The copper nanoparticles were characterized by following studies. The UV-Vis spectra were recorded on a Shimadzu UV-1800 UV-Vis spectrophotometer. Powder X-ray diffraction (XRD) analysis was carried out on a Shimadzu XD-D1 XRD unit with a nickel-filtered Cu-Kα radiation at a scanning speed of 1°/min. Transmission electron microscopy (TEM) images were obtained using the JEOL 100 CXII microscope. Samples for transmission electron microscopy (TEM) were prepared by keeping a drop of the colloidal solution on a copper grid. Samples were dried and kept under vacuum in desiccator before placing them in a specimen holder. The atomic force microscope (AFM) images were recorded under ambient condition using tapping mode of a multimode imaging unit, SPA-400 (Seiko Instruments Inc., Japan) equipped with a controller SPA-4000. The AFM was used to visualize the surface morphology of the samples.

3. Results and Discussion

In the present work, Cu nanoparticles were synthesized by the reduction of Cu2+ using INH (Scheme 2). PVP is also known to be an excellent capping agent to prevent agglomeration and precipitation of the particles; it has been frequently employed as stabilizers in chemical synthesis of metal nanoparticles. The structure of PVP has a polyvinyl skeleton with nitrogen and oxygen polar groups, and the polar groups of PVP can occupy the hybrid orbitals of the copper ion to form a Cu2+-PVP complex. The temperature of the solution was maintained at 60–70°C. The effect of temperature on the synthesis of hydrophilic CuNPs was reported by khanna et al. [33].

Scheme 2: Mechanism of the formation of copper nanobuds. Copper sulfate forms a complex with PVP when the solution is maintained at pH-7 (60–70°C). The solution turns yellow after the addition of ascorbic acid indicating the formation of Cu(I). INH was added dropwise to this reaction mixture resulting in jasmine bud-shaped copper nanoparticles.

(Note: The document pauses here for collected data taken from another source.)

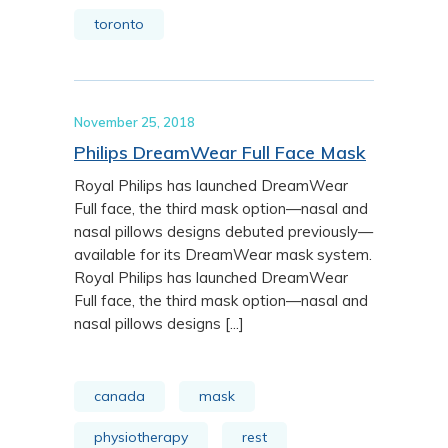
toronto
November 25, 2018
Philips DreamWear Full Face Mask
Royal Philips has launched DreamWear
Full face, the third mask option—nasal and
nasal pillows designs debuted previously—
available for its DreamWear mask system.
Royal Philips has launched DreamWear
Full face, the third mask option—nasal and
nasal pillows designs [...]
canada
mask
physiotherapy
rest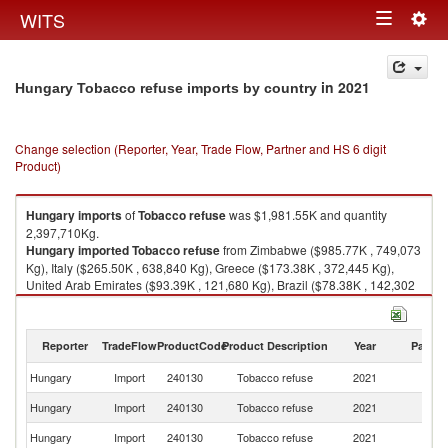
Togg
WITS
Toggle
navig
navigation
in 2021
Hungary Tobacco refuse imports by country
Change selection (Reporter, Year, Trade Flow, Partner and HS 6 digit
Product)
Hungary
imports
of
Tobacco refuse
was $1,981.55K and quantity
2,397,710Kg.
Hungary
imported
Tobacco refuse
from Zimbabwe ($985.77K , 749,073
Kg), Italy ($265.50K , 638,840 Kg), Greece ($173.38K , 372,445 Kg),
United Arab Emirates ($93.39K , 121,680 Kg), Brazil ($78.38K , 142,302
Kg).
Tobacco refuse exports by country in 2021
Reporter
TradeFlow
ProductCode
Product Description
Year
Partne
Hungary
Import
240130
Tobacco refuse
2021
W
Hungary
Import
240130
Tobacco refuse
2021
Z
Hungary
Import
240130
Tobacco refuse
2021
It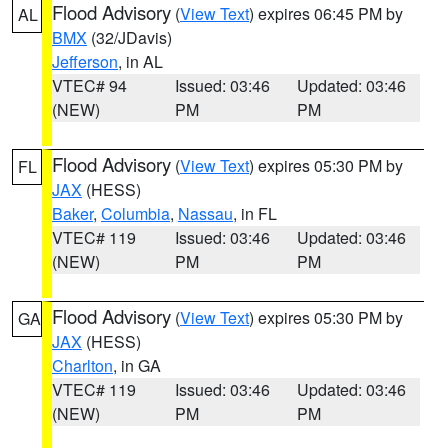
Flood Advisory
(
View Text
) expires 06:45 PM by
AL
BMX
(32/JDavis)
Jefferson
, in AL
VTEC# 94
Issued: 03:46
Updated: 03:46
(NEW)
PM
PM
Flood Advisory
(
View Text
) expires 05:30 PM by
FL
JAX
(HESS)
Baker
,
Columbia
,
Nassau
, in FL
VTEC# 119
Issued: 03:46
Updated: 03:46
(NEW)
PM
PM
Flood Advisory
(
View Text
) expires 05:30 PM by
GA
JAX
(HESS)
Charlton
, in GA
VTEC# 119
Issued: 03:46
Updated: 03:46
(NEW)
PM
PM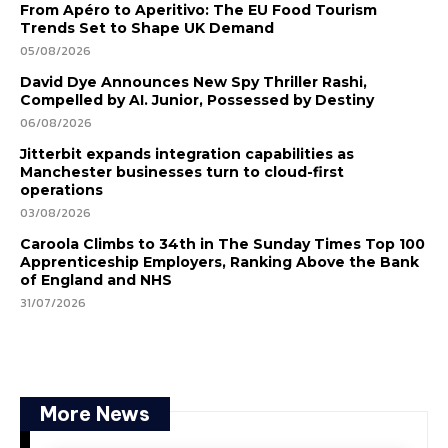
From Apéro to Aperitivo: The EU Food Tourism
Trends Set to Shape UK Demand
05/08/2026
David Dye Announces New Spy Thriller Rashi,
Compelled by AI. Junior, Possessed by Destiny
06/08/2026
Jitterbit expands integration capabilities as
Manchester businesses turn to cloud-first
operations
03/08/2026
Caroola Climbs to 34th in The Sunday Times Top 100
Apprenticeship Employers, Ranking Above the Bank
of England and NHS
31/07/2026
More News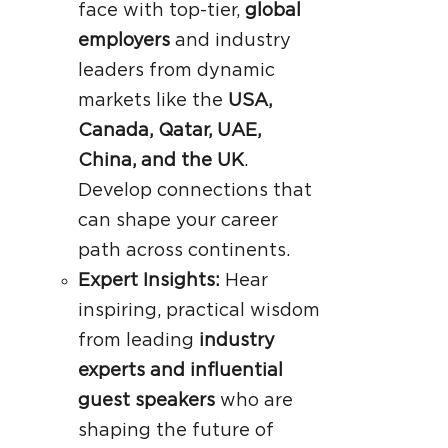
face with top-tier,
global
employers
and industry
leaders from dynamic
markets like the
USA,
Canada, Qatar, UAE,
China, and the UK
.
Develop connections that
can shape your career
path across continents.
Expert Insights:
Hear
inspiring, practical wisdom
from leading
industry
experts and influential
guest speakers
who are
shaping the future of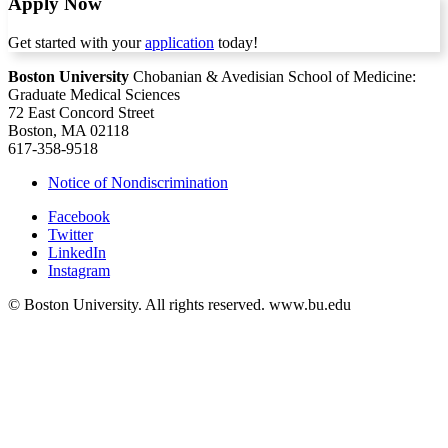
Apply Now
Get started with your
application
today!
Boston University
Chobanian & Avedisian School of Medicine:
Graduate Medical Sciences
72 East Concord Street
Boston, MA 02118
617-358-9518
Notice of Nondiscrimination
Facebook
Twitter
LinkedIn
Instagram
© Boston University. All rights reserved. www.bu.edu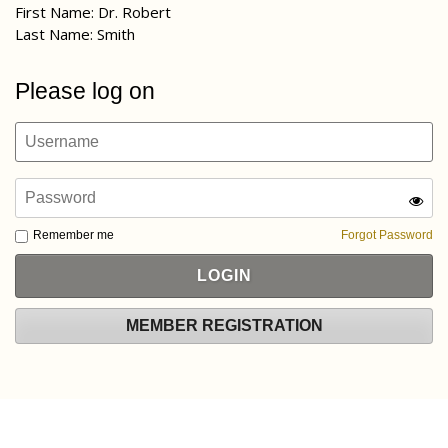
First Name: Dr. Robert
Last Name: Smith
Please log on
Remember me
Forgot Password
MEMBER REGISTRATION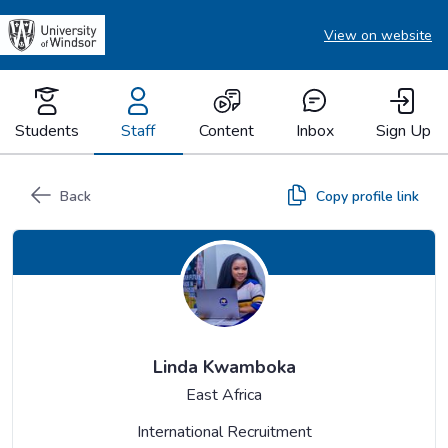
View on website
Students
Staff
Content
Inbox
Sign Up
Back
Copy profile link
Linda Kwamboka
East Africa
International Recruitment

When the solution pH was maintained at 7.0, the formation of Cu (OH)2 was observed in the solution, similar to the observation made by Liu et al. [34]. Ascorbic acid is a mild reducing agent as well as an antioxidant. Ascorbic acid is essential to avoid the oxidation of copper nanoparticles during the synthesis and in storage. The antioxidant property of ascorbic acid is attributed to its ability to scavenge free radicals and reactive oxygen species [35], accompanying the donation of electron to give the semidehydroascorbate. The Cu2+-PVP complex was reduced to Cu+-PVP complex. It forms yellow color Cu nanoseeds in the synthesis. As PVP molecule is strongly adsorbed on as-prepared copper nanobuds, they effectively prevent the aggregation in the reduced copper ions. Isoniazid is highly water soluble and a biocompatible compound. It is a mild reducing agent with a hydrazide group that helps in terminating the particle growth resulting in the formation of nanobuds (Cu0-PVP). The formation of copper nanobuds is indicated by the change of color from yellow to brown. INH serves as a stable donor and is converted into isonicotinic acid. It reduces the particles size below 10 nm which is stable for more than one month. AA and INH together constitute the system which is sufficient to reduce Cu2+ to Cu0. Copper nanobuds were obtained for the first time by the application of INH.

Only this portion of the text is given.